“A long, happy and fruitful life”

These are the words that my Dad wrote a few years ago in his funeral wishes. It seemed fitting, therefore, that we had these words carved into the dramatic green slate headstone that now marks where he lies.

It’s two years since he died, but the grief I feel is still achingly, crushingly fresh.


Many of us in the NLP community are called on to use our skills to help those experiencing grief, so I thought I would write this from my intensely personal and current perspective in the hopes that it might help others. Whether you are feeling grief, or helping others.
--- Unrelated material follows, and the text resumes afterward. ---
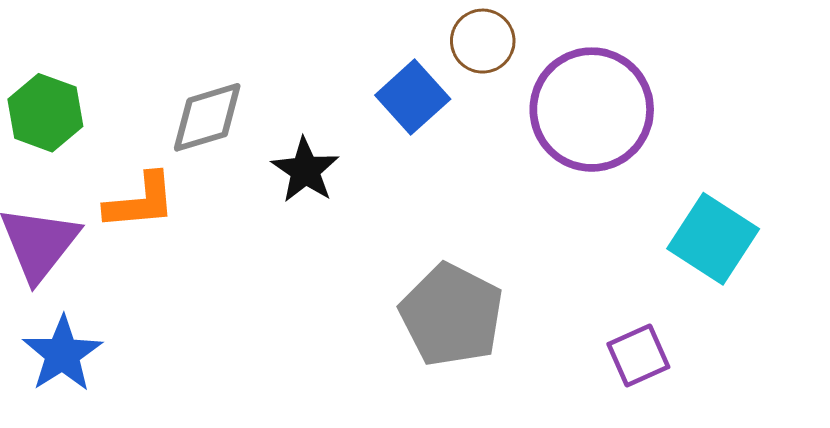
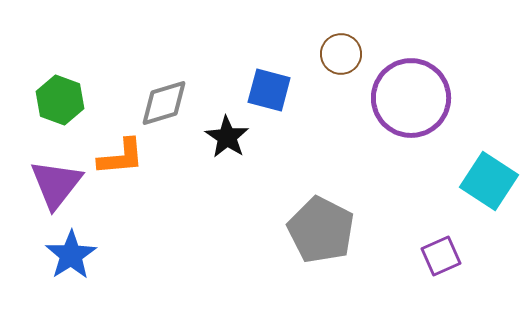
blue square: (413, 97) -> (269, 90), moved, turned -33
Firstly, it’s important to recognise that grief is a very normal, indeed necessary emotion. It is an appropriate response to the loss of a loved one, or the end of a relationship. In this context, therefore, I am not interested in the approaches that were offered to me as ‘taking away’ the grief.

Rather, I wanted to find ways to manage my state when the grief was at its most intense. But much more importantly, I wanted to explore, understand and make sense of the shift in my universe that took place when my Dad died. I’m lucky – my Dad lived a long, happy and fruitful life (his own words) and died at 83 when he was still taking on new adventures, travels and projects as he had done all his life. Many people experience a much more traumatic loss than I did, losing a parent when you’re young, or in a horrific accident, must be far more difficult to deal with.

However, I’ve learnt is that there is no yardstick for grief. No formula to calculate the depth of grief based on variables of longevity, relationship and cause of death. No league table of what makes my grief lesser or greater than yours.

We love. We lose. We grieve. We carry on living.

We do carry on living, but the loss changes our world map significantly. This took me by surprise, because I knew my Dad was nearing his life’s end. I’d been lucky enough to take a father/daughter road trip with him two months before he died, and we talked for hours about his faith, his understanding of what, if anything, comes after death. Despite being deeply religious he was happily reconciled to the possibility that the answer might be “nothing”, whilst ready to joyfully embrace the alternative – that there might be something after death. I’m quite jealous that he now knows the answer. I still don’t.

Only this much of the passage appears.